この時点まで、あるヒットには、その前後に収集されたヒットに関する知識やコンテキストがありません。 この処理の段階では、訪問レベルと訪問者レベルのフィールドが設定されます。

  1. 訪問+訪問者の定義: ヒットは、含まれている訪問者変数に基づいて識別されます。
  2. 訪問数:特定された訪問者の他の訪問に基づいて、訪問数が計算されます。
  3. イベント重複排除: ヒットに重複したpurchaseIDまたは​ イベントのシリアル化が含まれている場合、それらのIDはチェックされ、それぞれフラグが立てられます。
  4. 訪問レベルのマーケティングチャネル処理ルール:すべてのヒットはマーケティングチャネル処理ルールを通して実行され、ヒットが任意のルールと一致するかどうかをチャネルとチャネルの詳細が決定されます。 これらのルールは、Analysis Workspaceで使用可能な​ マーケティングチャネル ​および​ マーケティングチャネルの詳細 ディメンションに入力されます。
  5. 変数の永続性:永続性を持つディメンション(eVarsなど)の場合、この手順でその値が決定されます。 一般的に、ほとんどのpost値はここで設定されます。
  6. トランザクション ID: ヒットに新しいtransactionID値が含まれている場合、サポートされているすべての値の「スナップショット」が保存されます。 データソースのアップロードに一致するトランザクション IDが含まれている場合、このスナップショットでサポートされているすべての値がそのデータソース行に含まれます。
  7. IP難読化(IPを削除):レポートスイートがIP アドレスを完全に難読化するように設定されている場合、その難読化は、他のすべての処理が終了した後にここに適用されます。

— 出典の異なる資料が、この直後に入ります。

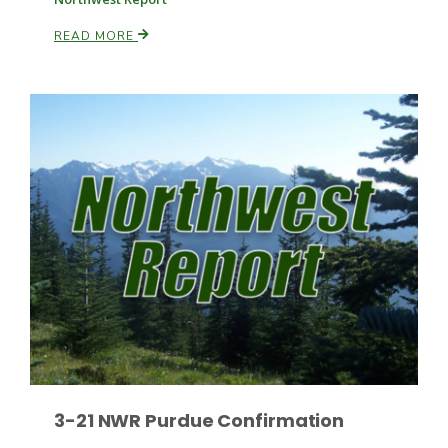
READ MORE
Paul
3-21 NWR Purdue Confirmation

この時点で、個々のヒットがレポートスイートのデータテーブルに記録されます。 標準の待ち時間間隔の後、レポートで使用できます。

処理後のデータの変更

Adobe Analytics のデータは、ほとんどが永続的です。ただし、一部の機能では、選択的なデータの調整や削除が可能です。

  • Data repair API:特定の列を編集するか、目的のデータ行を削除します。
  • データガバナンス: データを完全に削除するためのプライバシー要求に対応します。
  • 分類:ルールまたはアップロードされたデータに基づいてディメンションを作成し、異なる方法でデータを整理できるようにします。 基になるレポートスイートのデータは変更されないので、自由に分類データを編集または上書きできます。
  • 仮想レポートスイート:訪問タイムアウトを変更できる代替レポートスイートビューを作成します。